At AppAchhi – we built a bot that tests apps. We are feeding it (programming) with as much intelligence as we can to make the bot smarter. The bot behaves, in most cases, the way we designed it to be. After our bot got to a stability point – we started to lay the foundation for adding the “Learnability” / Artificial Intelligence / Machine Learning layer to the bot. Through this post – I wanted to share our journey and my commentary around it that helps in understanding our journey towards A.I. Driven Functional Testing.

Functional Testing ==> y = H(f(x)); O(y);

In our quest towards A.I. for testing – we discovered a number of fundamental testing problems. The discovery helped us evolve our understanding of functional testing.

  • Functional testing looks like ->
    y = H(f(x));
  • f = function under test
  • x = input
  • y = output
  • H = Heuristic (simple terms – the test or an experiment)
  • O = observation and oracle (simple terms – expected result)

How do humans perform Functional Testing?

A human figures out f, x and y even if none of it is presented to the human at the start of testing other than the application to be tested.

The process of figuring out f, x, and y by a human is an outcome of talking to other humans who are building the product, engaging in email conversations with them, reading and writing documentation, brainstorming, critical thinking, building hypothesis, making assumptions, reading material online, bringing in past experience and equally important – by tacitness of working with smart people.  These things combine to help a human tester arrive at possibile experiments and tests (H) + expected results (O) that could help in finding functional bugs.
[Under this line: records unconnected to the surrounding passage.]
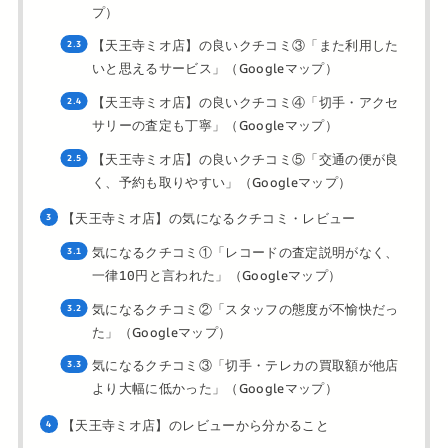
プ）
【天王寺ミオ店】の良いクチコミ③「また利用した
いと思えるサービス」（Googleマップ）
【天王寺ミオ店】の良いクチコミ④「切手・アクセ
サリーの査定も丁寧」（Googleマップ）
【天王寺ミオ店】の良いクチコミ⑤「交通の便が良
く、予約も取りやすい」（Googleマップ）
【天王寺ミオ店】の気になるクチコミ・レビュー
気になるクチコミ①「レコードの査定説明がなく、
一律10円と言われた」（Googleマップ）
気になるクチコミ②「スタッフの態度が不愉快だっ
た」（Googleマップ）
気になるクチコミ③「切手・テレカの買取額が他店
より大幅に低かった」（Googleマップ）
【天王寺ミオ店】のレビューから分かること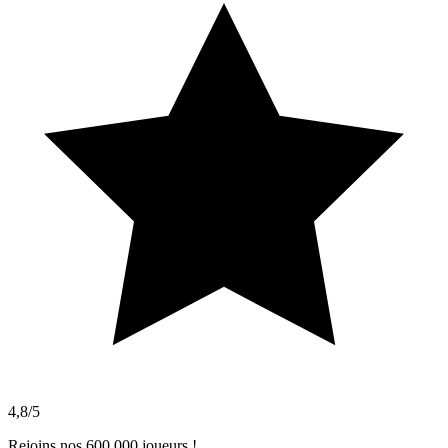
4,8/5
Rejoins nos 600 000 joueurs !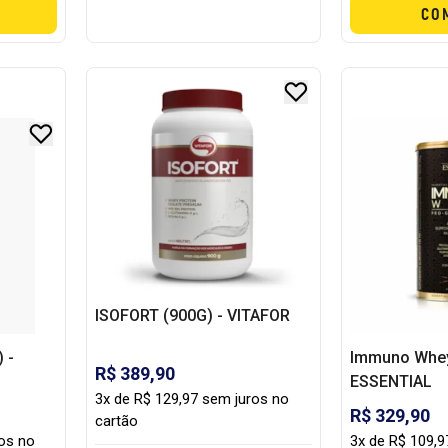
CO
ISOFORT (900G) - VITAFOR
 -
Immuno Whey
R$ 389,90
ESSENTIAL
3x de R$ 129,97 sem juros no
R$ 329,90
cartão
ros no
3x de R$ 109,9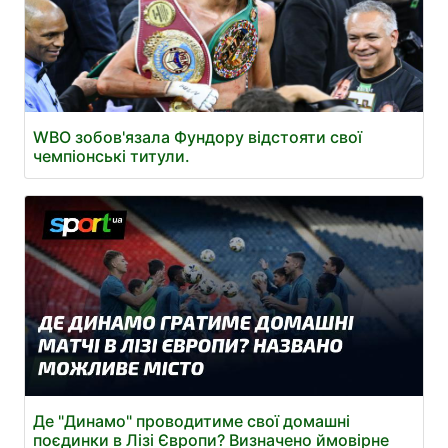
WBO зобов'язала Фундору відстояти свої
чемпіонські титули.
Де "Динамо" проводитиме свої домашні
поєдинки в Лізі Європи? Визначено ймовірне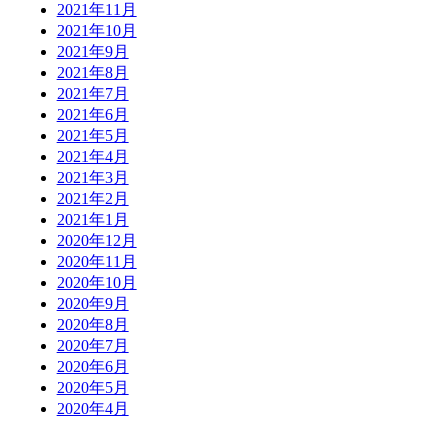
2021年11月
2021年10月
2021年9月
2021年8月
2021年7月
2021年6月
2021年5月
2021年4月
2021年3月
2021年2月
2021年1月
2020年12月
2020年11月
2020年10月
2020年9月
2020年8月
2020年7月
2020年6月
2020年5月
2020年4月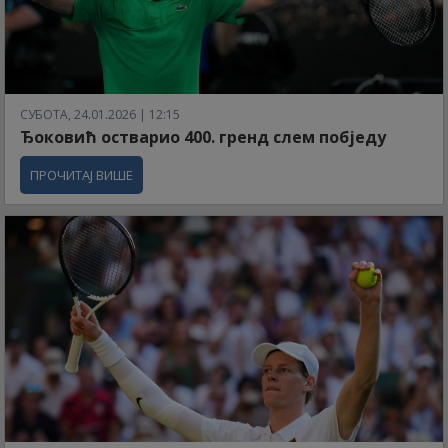
СУБОТА, 24.01.2026 | 12:15
Ђоковић остварио 400. гренд слем побједу
ПРОЧИТАЈ ВИШЕ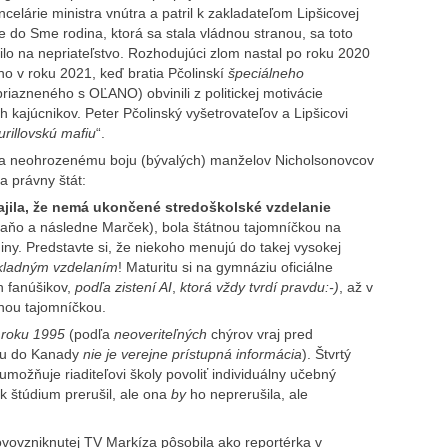
ncelárie ministra vnútra a patril k zakladateľom Lipšicovej
 do Sme rodina, ktorá sa stala vládnou stranou, sa toto
lo na nepriateľstvo. Rozhodujúci zlom nastal po roku 2020
ho v roku 2021, keď bratia Pčolinskí
špeciálneho
riazneného s OĽANO) obvinili z politickej motivácie
h kajúcnikov. Peter Pčolinský vyšetrovateľov a Lipšicovi
urillovskú mafiu
“.
ti a neohrozenému boju (bývalých) manželov Nicholsonovcov
a právny štát:
tajila, že nemá ukončené stredoškolské vzdelanie
aňo a následne Marček), bola štátnou tajomníčkou na
diny. Predstavte si, že niekoho menujú do takej vysokej
kladným vzdelaním
! Maturitu si na gymnáziu oficiálne
h fanúšikov,
podľa zistení AI
,
ktorá
vždy tvrdí pravdu:-)
, až v
tnou tajomníčkou.
v roku 1995
(podľa
neoveriteľných
chýrov vraj pred
odu do Kanady
nie je verejne prístupná informácia
). Štvrtý
umožňuje riaditeľovi školy povoliť individuálny učebný
k štúdium prerušil, ale ona
by
ho neprerušila, ale
novovzniknutej TV Markíza pôsobila ako reportérka v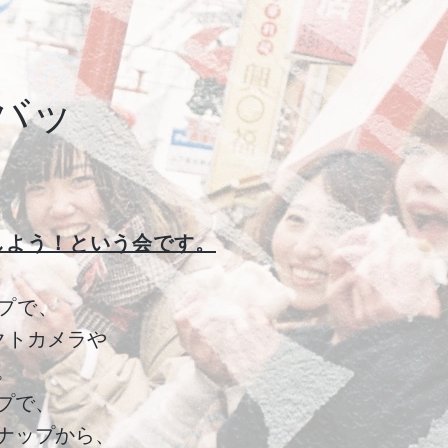
バッ
しよう！という会です。
プで、
クトカメラや
。
プで、
ナップから、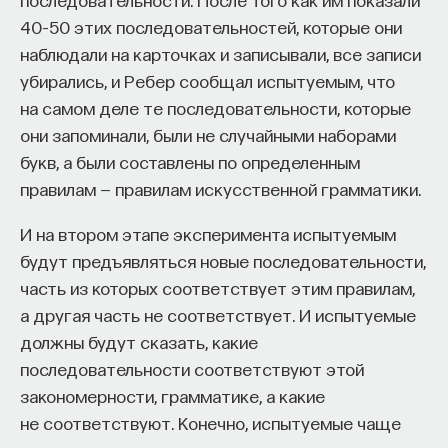
работы в индустрии, но стремится развивать
40–50 этих последовательностей, которые они
необходимые навыки.
наблюдали на карточках и записывали, все записи
убирались, и Ребер сообщал испытуемым, что
Для уже готовых специалистов достаточно
на самом деле те последовательности, которые
оставить информацию о себе: образование, опыт
они запоминали, были не случайными наборами
работы, навыки, интересы и владение
букв, а были составлены по определенным
иностранными языками. Команда
Naukka Talents
правилам — правилам искусственной грамматики.
будет искать, где эти навыки могут быть
применены, и поможет найти международную
И на втором этапе эксперимента испытуемым
deep tech
или биотех компанию, где человек
будут предъявляться новые последовательности,
сможет раскрыть свои таланты.​ Для тех, кто ещё
часть из которых соответствует этим правилам,
набирается опыта, сервис предлагает вебинары
а другая часть не соответствует. И испытуемые
и индивидуальные консультации, чтобы понять,
должны будут сказать, какие
как развить необходимые навыки. Позднее будет
последовательности соответствуют этой
запущена серия спецпроектов, рассказывающих
закономерности, грамматике, а какие
о разных индустриях и их устройстве.​
не соответствуют. Конечно, испытуемые чаще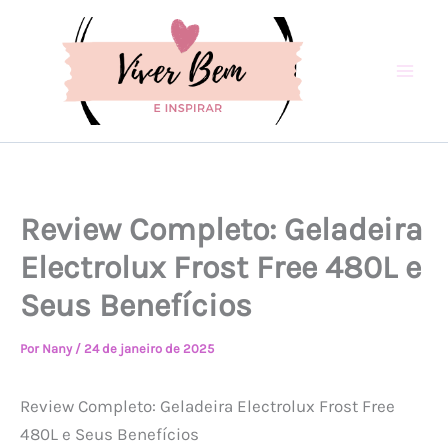
Ir
para
o
conteúdo
Review Completo: Geladeira
Electrolux Frost Free 480L e
Seus Benefícios
Por
Nany
/
24 de janeiro de 2025
Review Completo: Geladeira Electrolux Frost Free
480L e Seus Benefícios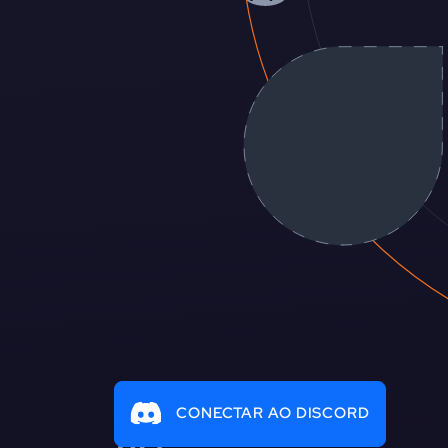
CONECTAR AO DISCORD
The human tester refines the understanding of f, x and y through every iteration of testing.

In most cases, there is a steep learning curve based on the complexity and criticality of software and its application to the real world in a business context. This steep learning curve is a reason why a tester who has been in a project for long time is touted as someone who is valuable and will find more critical functional bugs, faster, than those who are relatively new.

How can A.I. do functional testing?

The H part

The bot could perform the Heuristic part (and a bot is not necessarily A.I.)

Our journey to build a testing bot started

  • AppAchhi bot version 0.1 was to make the bot work as a scanner. It scanned through the app and found paths it can traverse. After this – our version 0.2 had a simple programmed heuristic – “click every element recognized”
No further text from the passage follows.